Could you repeat the listing below exactly while leaving its pictures behind?

### Exercise material

┏━━

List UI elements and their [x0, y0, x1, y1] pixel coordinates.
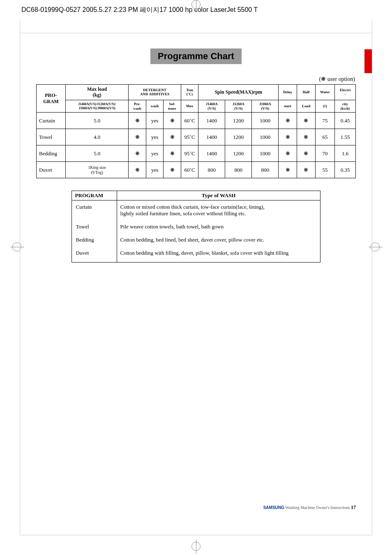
cell-softener: ❋ [164, 162, 181, 178]
cell-delay: ❋ [279, 129, 297, 145]
cell-program: Bedding [37, 145, 66, 162]
cell-prewash: ❋ [129, 145, 146, 162]
cell-wash: yes [146, 145, 164, 162]
cell-maxload: 5.0 [65, 145, 128, 162]
cell-program: Towel [37, 129, 66, 145]
cell-spin_a: 1400 [198, 129, 225, 145]
cell-temp: 60˚C [181, 162, 198, 178]
cell-prewash: ❋ [129, 113, 146, 129]
cell-delay: ❋ [279, 145, 297, 162]
th-maxload: Max load (kg) [65, 85, 128, 100]
cell-softener: ❋ [164, 145, 181, 162]
cell-maxload: 5.0 [65, 113, 128, 129]
wash-th-type: Type of WASH [117, 191, 321, 200]
cell-prewash: ❋ [129, 129, 146, 145]
cell-spin_b: 1200 [225, 113, 252, 129]
cell-temp: 95˚C [181, 129, 198, 145]
cell-half: ❋ [297, 113, 316, 129]
cell-wash: yes [146, 162, 164, 178]
th-maxload-sub: J1460A(V/S)/J1260A(V/S)/ J1060A(V/S)/J80… [65, 100, 128, 113]
cell-half: ❋ [297, 145, 316, 162]
cell-delay: ❋ [279, 162, 297, 178]
table-row: Bedding5.0❋yes❋95˚C140012001000❋❋701.6 [37, 145, 356, 162]
cell-water: 65 [315, 129, 334, 145]
cell-spin_a: 1400 [198, 113, 225, 129]
crop-mark-top [191, 0, 201, 9]
cell-softener: ❋ [164, 129, 181, 145]
cell-elec: 1.55 [335, 129, 356, 145]
section-title: Programme Chart [36, 48, 356, 64]
cell-spin_b: 1200 [225, 129, 252, 145]
footer-brand: SAMSUNG [263, 505, 284, 510]
th-temp-sub: Max [181, 100, 198, 113]
th-temp: Tem (˚C) [181, 85, 198, 100]
th-water: Water [315, 85, 334, 100]
th-water-sub: (ℓ) [315, 100, 334, 113]
wash-program: Curtain [71, 200, 117, 221]
th-program: PRO- GRAM [37, 85, 66, 113]
cell-half: ❋ [297, 162, 316, 178]
crop-mark-bottom [191, 542, 201, 551]
cell-spin_c: 800 [252, 162, 279, 178]
table-row: CurtainCotton or mixed cotton thick curt… [71, 200, 321, 221]
footer-text: Washing Machine Owner's Instructions [284, 505, 351, 510]
th-delay: Delay [279, 85, 297, 100]
wash-desc: Pile weave cotton towels, bath towel, ba… [117, 220, 321, 233]
wash-desc: Cotton bedding, bed lined, bed sheet, du… [117, 233, 321, 246]
th-spin: Spin Speed(MAX)rpm [198, 85, 279, 100]
cell-spin_c: 1000 [252, 145, 279, 162]
table-row: Duvet1King size (9 Tog)❋yes❋60˚C80080080… [37, 162, 356, 178]
cell-water: 70 [315, 145, 334, 162]
cell-temp: 95˚C [181, 145, 198, 162]
cell-elec: 0.35 [335, 162, 356, 178]
section-title-text: Programme Chart [150, 48, 242, 64]
wash-type-table: PROGRAM Type of WASH CurtainCotton or mi… [71, 191, 321, 263]
cell-spin_c: 1000 [252, 113, 279, 129]
th-spin-c: J1060A (V/S) [252, 100, 279, 113]
wash-program: Towel [71, 220, 117, 233]
cell-maxload: 4.0 [65, 129, 128, 145]
programme-table: PRO- GRAM Max load (kg) DETERGENT AND AD… [36, 84, 356, 178]
table-row: BeddingCotton bedding, bed lined, bed sh… [71, 233, 321, 246]
footer-page: 17 [351, 504, 356, 510]
cell-water: 75 [315, 113, 334, 129]
page-content: Programme Chart (❋ user option) PRO- GRA… [20, 32, 372, 263]
th-delay-sub: start [279, 100, 297, 113]
th-wash: wash [146, 100, 164, 113]
cell-softener: ❋ [164, 113, 181, 129]
wash-desc: Cotton or mixed cotton thick curtain, to… [117, 200, 321, 221]
th-softener: Sof- tener [164, 100, 181, 113]
wash-desc: Cotton bedding with filling, duvet, pill… [117, 246, 321, 263]
cell-wash: yes [146, 129, 164, 145]
cell-half: ❋ [297, 129, 316, 145]
cell-spin_c: 1000 [252, 129, 279, 145]
cell-spin_a: 800 [198, 162, 225, 178]
th-detergent: DETERGENT AND ADDITIVES [129, 85, 181, 100]
th-half-sub: Load [297, 100, 316, 113]
th-elec-sub: city (kwh) [335, 100, 356, 113]
cell-water: 55 [315, 162, 334, 178]
cell-program: Duvet [37, 162, 66, 178]
cell-temp: 60˚C [181, 113, 198, 129]
table-row: DuvetCotton bedding with filling, duvet,… [71, 246, 321, 263]
print-header: DC68-01999Q-0527 2005.5.27 2:23 PM 페이지17… [21, 6, 258, 14]
cell-spin_a: 1400 [198, 145, 225, 162]
th-spin-b: J1260A (V/S) [225, 100, 252, 113]
th-spin-a: J1460A (V/S) [198, 100, 225, 113]
cell-spin_b: 1200 [225, 145, 252, 162]
cell-delay: ❋ [279, 113, 297, 129]
table-row: Curtain5.0❋yes❋60˚C140012001000❋❋750.45 [37, 113, 356, 129]
th-elec: Electri - [335, 85, 356, 100]
cell-elec: 1.6 [335, 145, 356, 162]
page-footer: SAMSUNG Washing Machine Owner's Instruct… [263, 504, 356, 511]
wash-th-program: PROGRAM [71, 191, 117, 200]
table-row: TowelPile weave cotton towels, bath towe… [71, 220, 321, 233]
th-prewash: Pre- wash [129, 100, 146, 113]
cell-program: Curtain [37, 113, 66, 129]
cell-prewash: ❋ [129, 162, 146, 178]
th-half: Half [297, 85, 316, 100]
table-row: Towel4.0❋yes❋95˚C140012001000❋❋651.55 [37, 129, 356, 145]
cell-spin_b: 800 [225, 162, 252, 178]
wash-program: Duvet [71, 246, 117, 263]
cell-elec: 0.45 [335, 113, 356, 129]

┗━━

### Written response
List UI elements and their [x0, y0, x1, y1] pixel coordinates.
cell-softener: ❋ [164, 162, 181, 178]
cell-delay: ❋ [279, 129, 297, 145]
cell-program: Bedding [37, 145, 66, 162]
cell-prewash: ❋ [129, 145, 146, 162]
cell-wash: yes [146, 145, 164, 162]
cell-maxload: 5.0 [65, 145, 128, 162]
cell-program: Towel [37, 129, 66, 145]
cell-spin_a: 1400 [198, 129, 225, 145]
cell-temp: 60˚C [181, 162, 198, 178]
cell-prewash: ❋ [129, 113, 146, 129]
cell-delay: ❋ [279, 145, 297, 162]
th-maxload: Max load (kg) [65, 85, 128, 100]
cell-softener: ❋ [164, 145, 181, 162]
cell-maxload: 5.0 [65, 113, 128, 129]
wash-th-type: Type of WASH [117, 191, 321, 200]
cell-prewash: ❋ [129, 129, 146, 145]
cell-spin_b: 1200 [225, 113, 252, 129]
cell-temp: 95˚C [181, 129, 198, 145]
cell-half: ❋ [297, 113, 316, 129]
cell-wash: yes [146, 162, 164, 178]
th-maxload-sub: J1460A(V/S)/J1260A(V/S)/ J1060A(V/S)/J80… [65, 100, 128, 113]
cell-half: ❋ [297, 145, 316, 162]
cell-delay: ❋ [279, 162, 297, 178]
table-row: Bedding5.0❋yes❋95˚C140012001000❋❋701.6 [37, 145, 356, 162]
cell-water: 65 [315, 129, 334, 145]
cell-spin_a: 1400 [198, 113, 225, 129]
crop-mark-top [191, 0, 201, 9]
cell-softener: ❋ [164, 129, 181, 145]
cell-elec: 1.55 [335, 129, 356, 145]
section-title: Programme Chart [36, 48, 356, 64]
cell-spin_b: 1200 [225, 129, 252, 145]
footer-brand: SAMSUNG [263, 505, 284, 510]
th-temp-sub: Max [181, 100, 198, 113]
th-temp: Tem (˚C) [181, 85, 198, 100]
th-water: Water [315, 85, 334, 100]
th-water-sub: (ℓ) [315, 100, 334, 113]
wash-program: Curtain [71, 200, 117, 221]
th-program: PRO- GRAM [37, 85, 66, 113]
cell-half: ❋ [297, 162, 316, 178]
crop-mark-bottom [191, 542, 201, 551]
cell-spin_c: 800 [252, 162, 279, 178]
table-row: CurtainCotton or mixed cotton thick curt… [71, 200, 321, 221]
footer-text: Washing Machine Owner's Instructions [284, 505, 351, 510]
th-delay: Delay [279, 85, 297, 100]
wash-desc: Pile weave cotton towels, bath towel, ba… [117, 220, 321, 233]
wash-desc: Cotton bedding, bed lined, bed sheet, du… [117, 233, 321, 246]
th-spin: Spin Speed(MAX)rpm [198, 85, 279, 100]
cell-spin_c: 1000 [252, 145, 279, 162]
table-row: Duvet1King size (9 Tog)❋yes❋60˚C80080080… [37, 162, 356, 178]
cell-water: 70 [315, 145, 334, 162]
cell-temp: 95˚C [181, 145, 198, 162]
cell-elec: 0.35 [335, 162, 356, 178]
section-title-text: Programme Chart [150, 48, 242, 64]
wash-type-table: PROGRAM Type of WASH CurtainCotton or mi… [71, 191, 321, 263]
cell-spin_c: 1000 [252, 113, 279, 129]
th-spin-c: J1060A (V/S) [252, 100, 279, 113]
wash-program: Towel [71, 220, 117, 233]
cell-maxload: 4.0 [65, 129, 128, 145]
programme-table: PRO- GRAM Max load (kg) DETERGENT AND AD… [36, 84, 356, 178]
table-row: BeddingCotton bedding, bed lined, bed sh… [71, 233, 321, 246]
footer-page: 17 [351, 504, 356, 510]
cell-water: 75 [315, 113, 334, 129]
page-content: Programme Chart (❋ user option) PRO- GRA… [20, 32, 372, 263]
th-delay-sub: start [279, 100, 297, 113]
th-wash: wash [146, 100, 164, 113]
cell-softener: ❋ [164, 113, 181, 129]
wash-desc: Cotton or mixed cotton thick curtain, to… [117, 200, 321, 221]
th-softener: Sof- tener [164, 100, 181, 113]
wash-desc: Cotton bedding with filling, duvet, pill… [117, 246, 321, 263]
cell-wash: yes [146, 129, 164, 145]
cell-half: ❋ [297, 129, 316, 145]
cell-spin_c: 1000 [252, 129, 279, 145]
cell-spin_a: 800 [198, 162, 225, 178]
th-detergent: DETERGENT AND ADDITIVES [129, 85, 181, 100]
th-half-sub: Load [297, 100, 316, 113]
th-elec-sub: city (kwh) [335, 100, 356, 113]
cell-water: 55 [315, 162, 334, 178]
cell-program: Duvet [37, 162, 66, 178]
cell-temp: 60˚C [181, 113, 198, 129]
table-row: DuvetCotton bedding with filling, duvet,… [71, 246, 321, 263]
print-header: DC68-01999Q-0527 2005.5.27 2:23 PM 페이지17… [21, 6, 258, 14]
cell-spin_a: 1400 [198, 145, 225, 162]
th-spin-b: J1260A (V/S) [225, 100, 252, 113]
th-spin-a: J1460A (V/S) [198, 100, 225, 113]
cell-spin_b: 1200 [225, 145, 252, 162]
cell-delay: ❋ [279, 113, 297, 129]
table-row: Curtain5.0❋yes❋60˚C140012001000❋❋750.45 [37, 113, 356, 129]
th-elec: Electri - [335, 85, 356, 100]
cell-elec: 1.6 [335, 145, 356, 162]
page-footer: SAMSUNG Washing Machine Owner's Instruct… [263, 504, 356, 511]
wash-th-program: PROGRAM [71, 191, 117, 200]
table-row: TowelPile weave cotton towels, bath towe… [71, 220, 321, 233]
th-prewash: Pre- wash [129, 100, 146, 113]
cell-program: Curtain [37, 113, 66, 129]
cell-prewash: ❋ [129, 162, 146, 178]
th-half: Half [297, 85, 316, 100]
table-row: Towel4.0❋yes❋95˚C140012001000❋❋651.55 [37, 129, 356, 145]
cell-spin_b: 800 [225, 162, 252, 178]
wash-program: Duvet [71, 246, 117, 263]
cell-elec: 0.45 [335, 113, 356, 129]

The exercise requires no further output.